I exercised the better part of valor and did not point out that a lawyer can always control a recalcitrant client by refusing to undertake or continue the representation. It’s such an obvious solution that I am constantly amazed more colleagues haven’t stumbled upon it yet.
Now after twenty-five years at the bar, I have come to the conclusion that the words “I can’t control my client” are the worst words, just the worst words, a lawyer can hear. Oh, there are others that are troublesome, such as “You remember that title you did for me fifteen years ago?” and “I’m going to tell your wife about us,” but when it comes right down to it, there’s really no contest. Whenever I hear from opposing counsel that he or she cannot control the client, I know how the Pompeians must have felt when they heard the words “I think she’s gonna’ blow.”
Now as a rule, I don’t handle domestic cases anymore. However, this case is one I have had for a long time and it is the only such case I have left. The divorce part has long been over, but I keep involved with the remaining skirmishes in part because I like my client and in part because I truly dislike her ex-husband. Back in the days when I routinely handled such matters, I always welcomed the chance to appear in a divorce proceeding opposite a party I didn’t like. I am of the view that it was God’s way of rewarding me for all the pro bono stuff I did.
The principle reason I don’t do family law anymore is that it is far too often impossible to control the client, and such a situation is just too pernicious for all concerned. Control of the client is essential to the orderly flow of justice, especially if there’s a contingency fee involved.
I learned that lesson in my very first case. I represented the Plaintiff in an intersection accident and I had a settlement offer of $3500.00. My client however had it fixed in his head that he had sustained near-fatal soft tissue injuries for which he should be compensated accordingly, and against my advice he turned it down. A panel of my colleagues serving as Arbitrators found for the Defendant, a decision that, as far as I was concerned, rendered the first two syllables of their title superfluous. Nonetheless the insurance carrier still offered $3500.00 to avoid an appeal.

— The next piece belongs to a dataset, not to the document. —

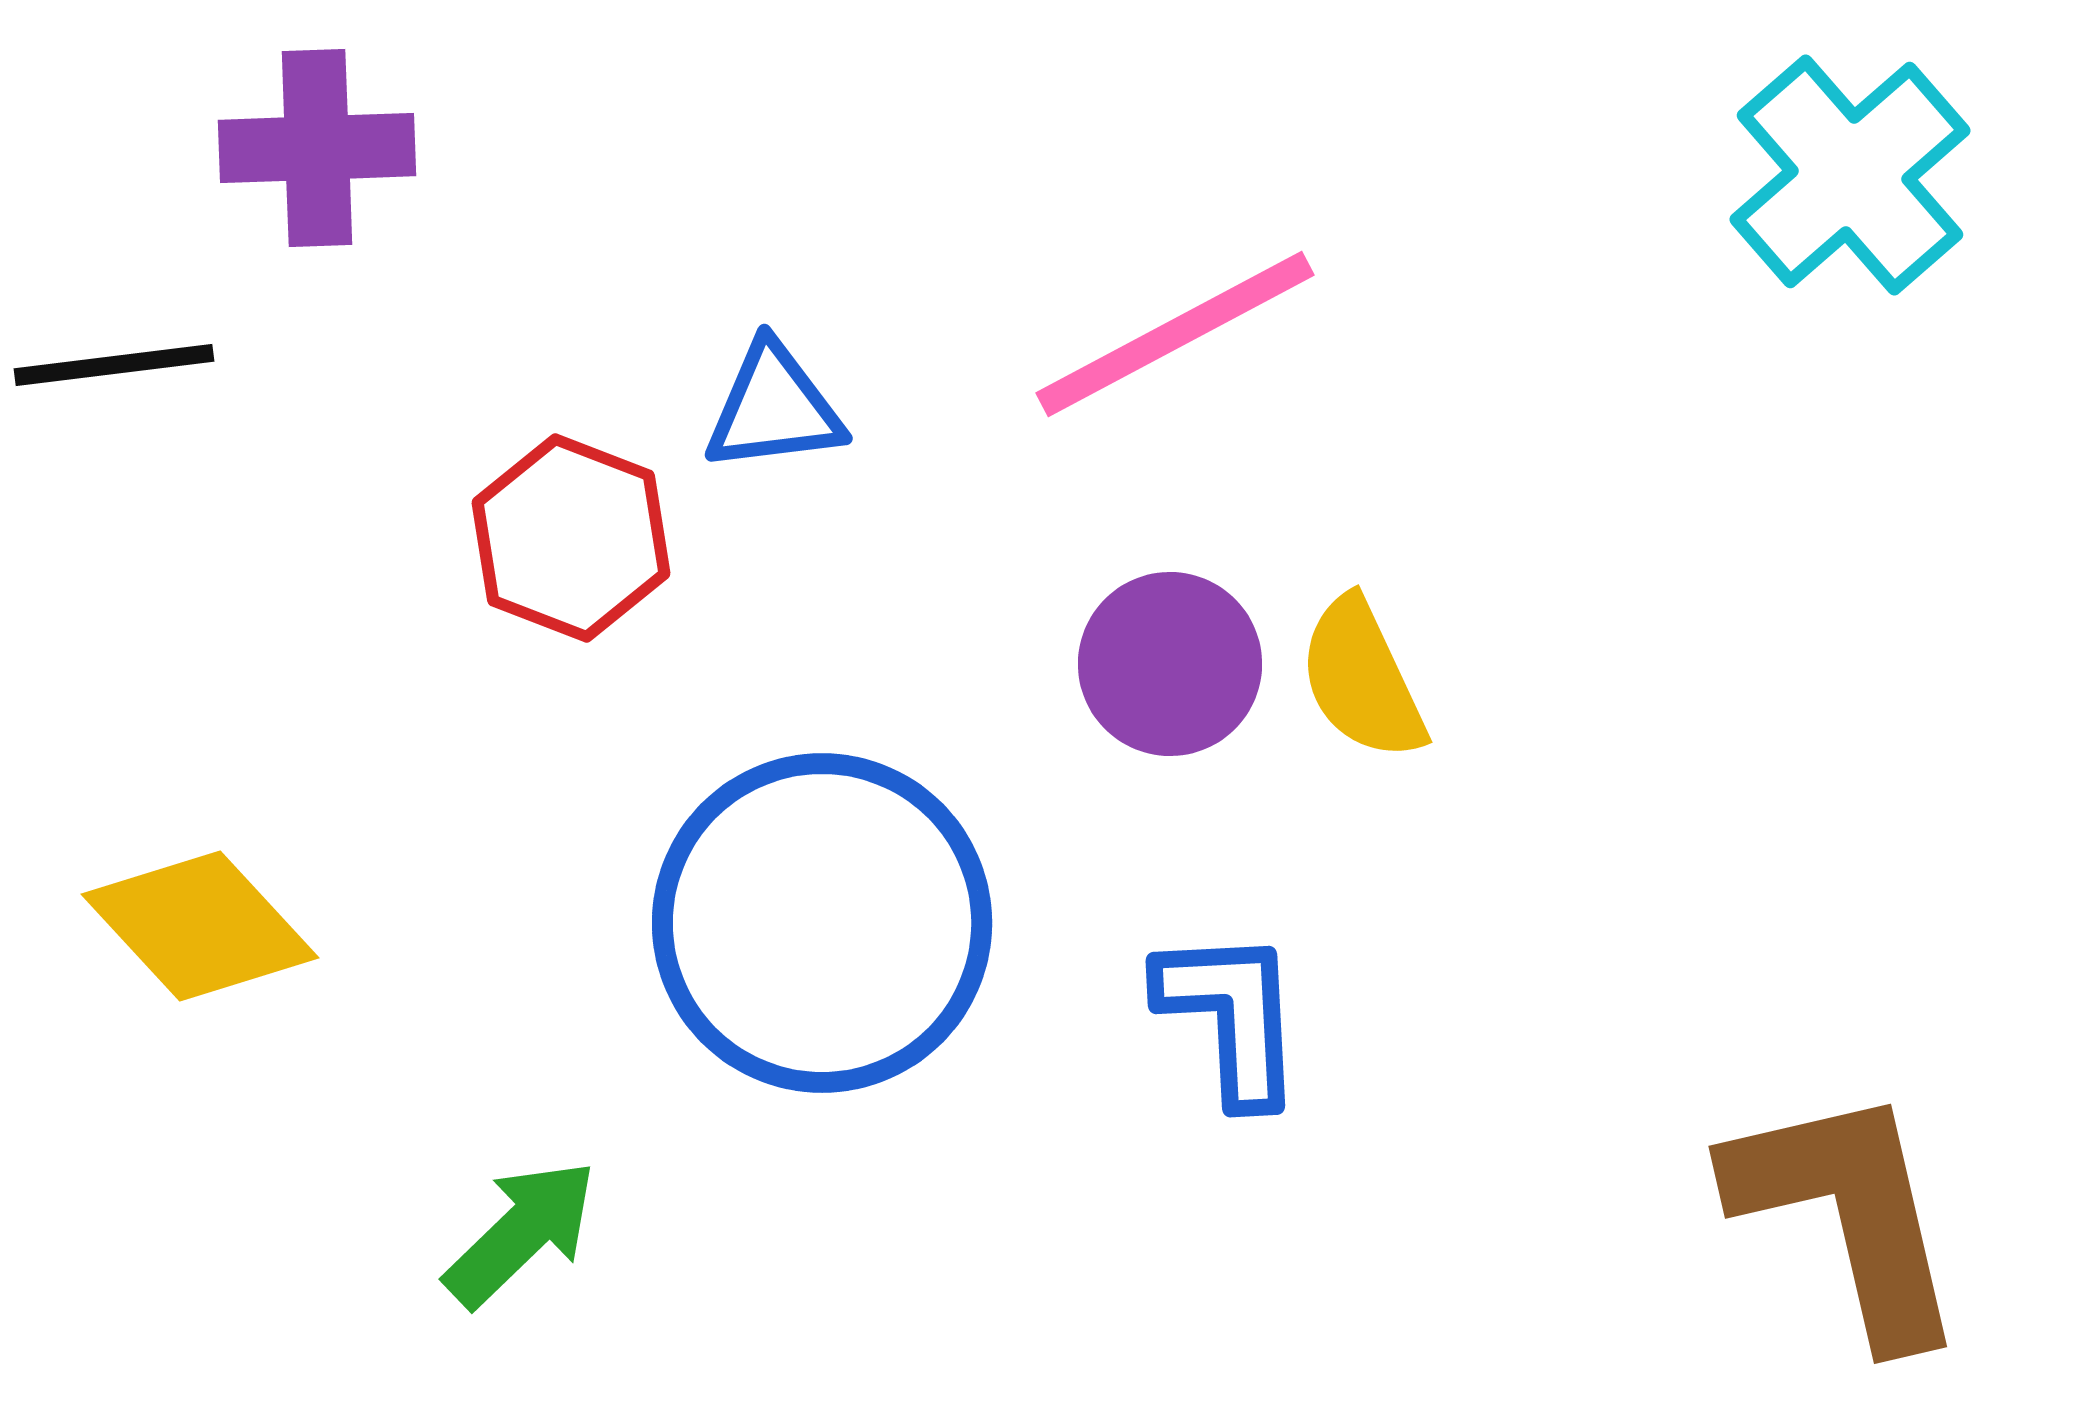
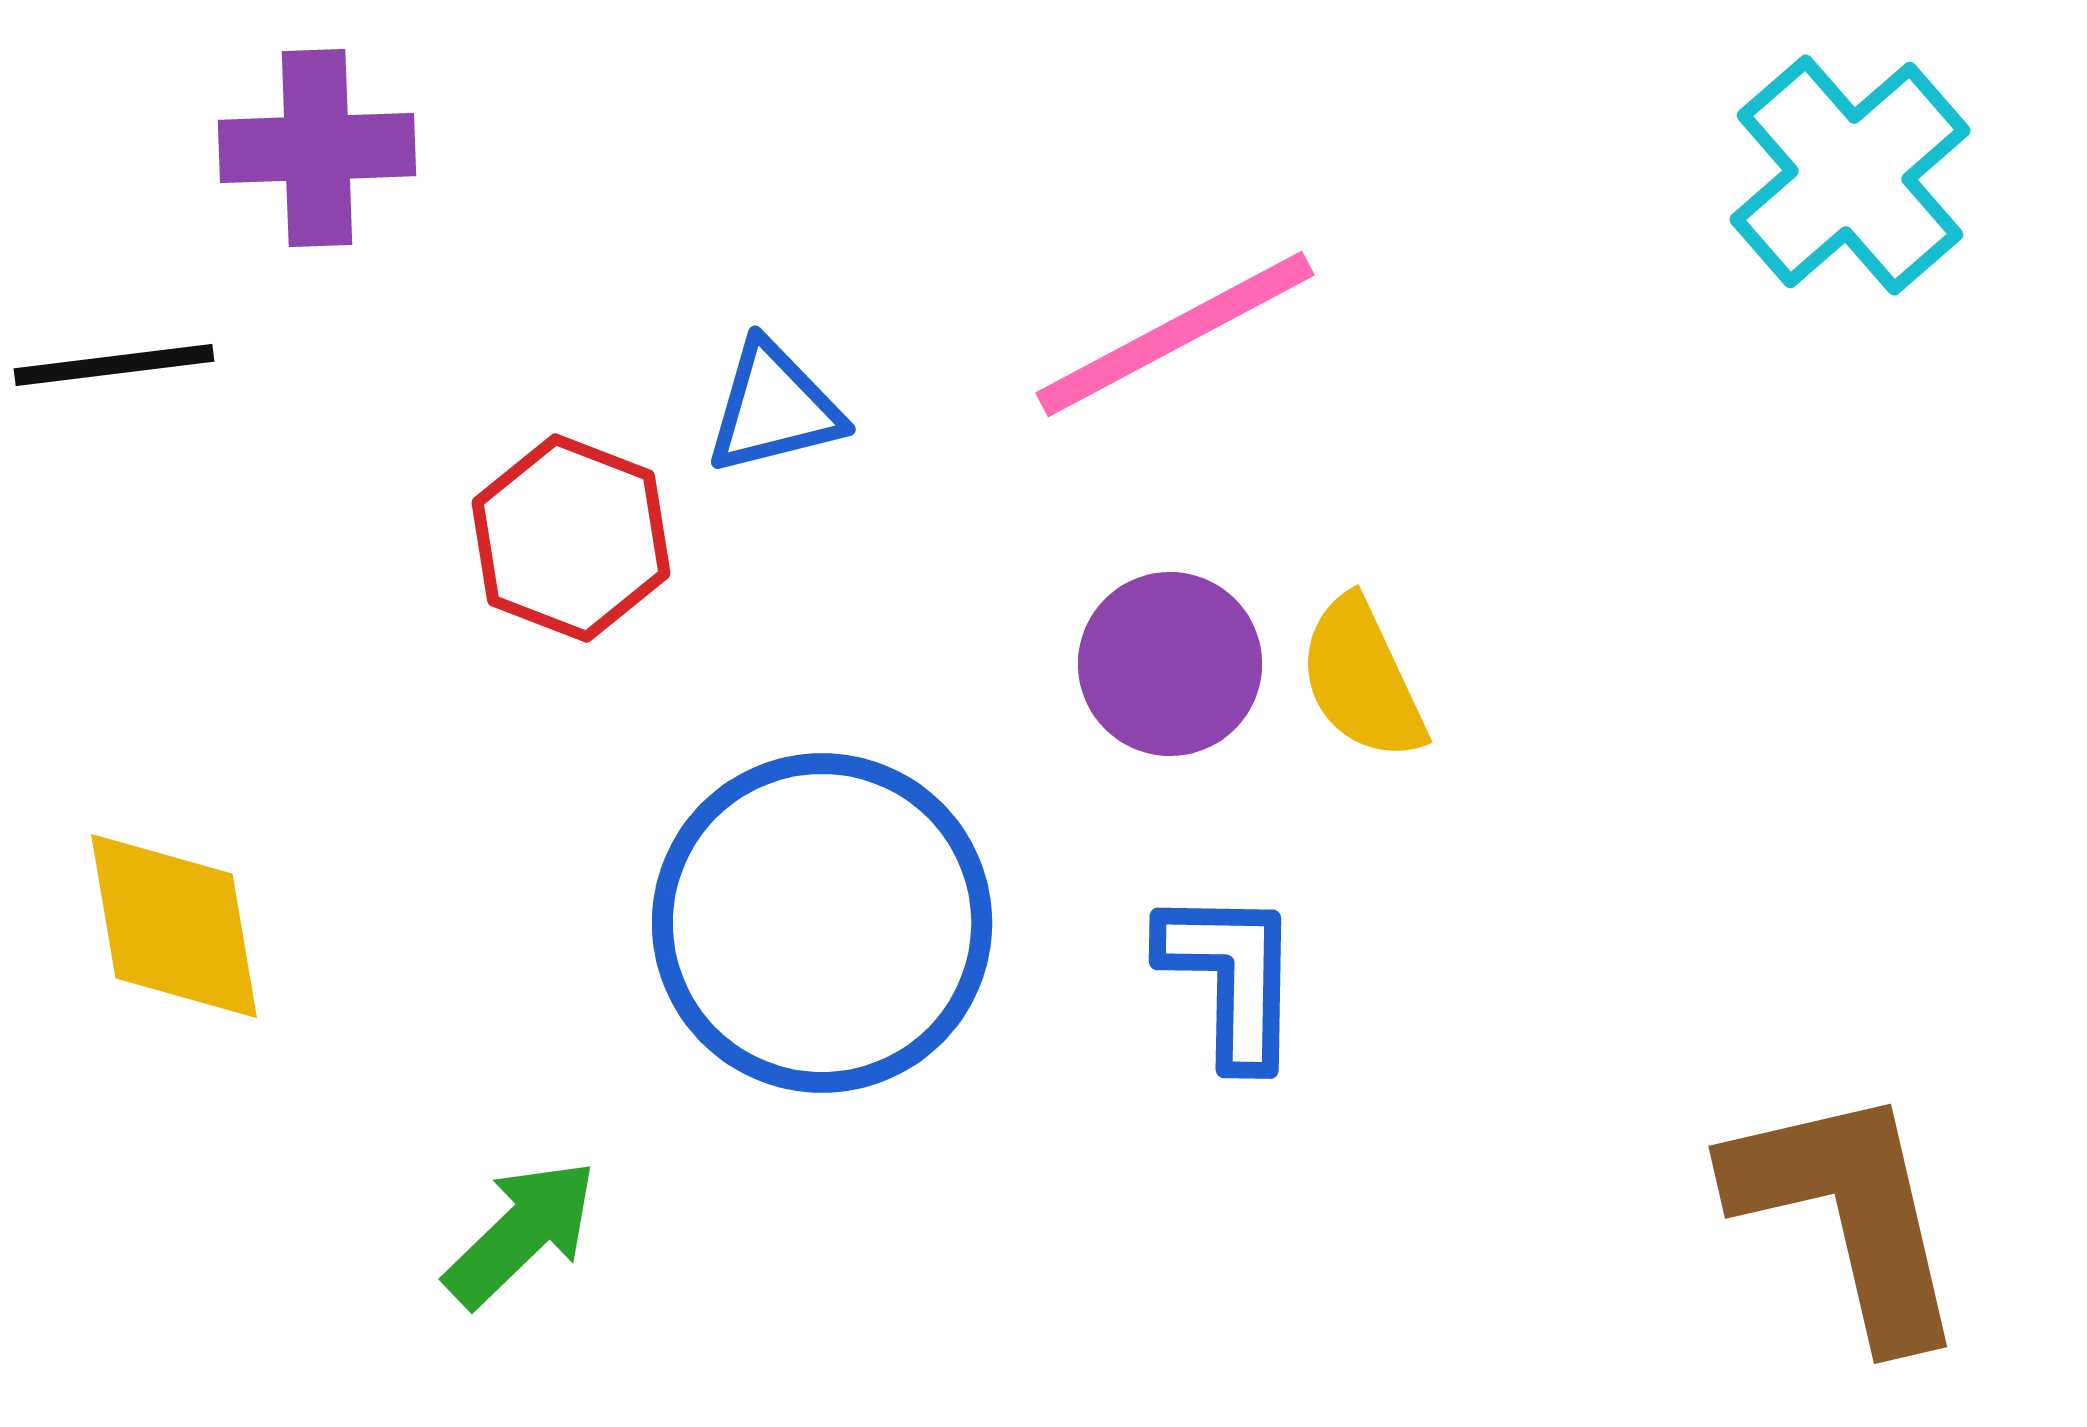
blue triangle: rotated 7 degrees counterclockwise
yellow diamond: moved 26 px left; rotated 33 degrees clockwise
blue L-shape: moved 39 px up; rotated 4 degrees clockwise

Again I pleaded with the client to accept, but again he refused. A jury found for the defendant as well, and my client blamed it all on me. In large part he was right. I didn’t have enough control. I couldn’t persuade him that the liability was “iffy,” and I couldn’t persuade him to accept a fair offer of settlement. I also couldn’t persuade him not to wear a dress at the trial.
In the years since, I have always insisted on maintaining control of all my cases, and I have developed a top ten list of techniques intended to do just that. My system is based on two equally fundamental concepts, respect and prevarication. Give it a try. I am certain that those of you who have difficulty maintaining control of the client will find this tack highly effective.
1. Impress the client with your importance by hanging up an autographed photograph of any recent American president except Nixon.
2. A professional mien is essential for inspiring confidence in the client. Don’t say “whoopee” when you collect your fee.
3. Avoid such phrases as “Well, I’ll be” and “Who’da thunk it.”
4. Refer to Justices of the U.S. Supreme Court by their first names, e.g., Bill, Sandy, Tony-Clarence.
5. Don’s let the client see how irked you are because your malpractice carrier put you in the assigned risk pool.
6. Prominently carry your cellular phone at all times, even if it doesn’t work.
7. Always refer to opposing counsel as “that dweeb.”
8. When scheduling appointments with clients, never say “Oh, I can see you any time at all next week.”
9. Don’t ever hold yourself out as an expert in any field unless you know a colleague who really is.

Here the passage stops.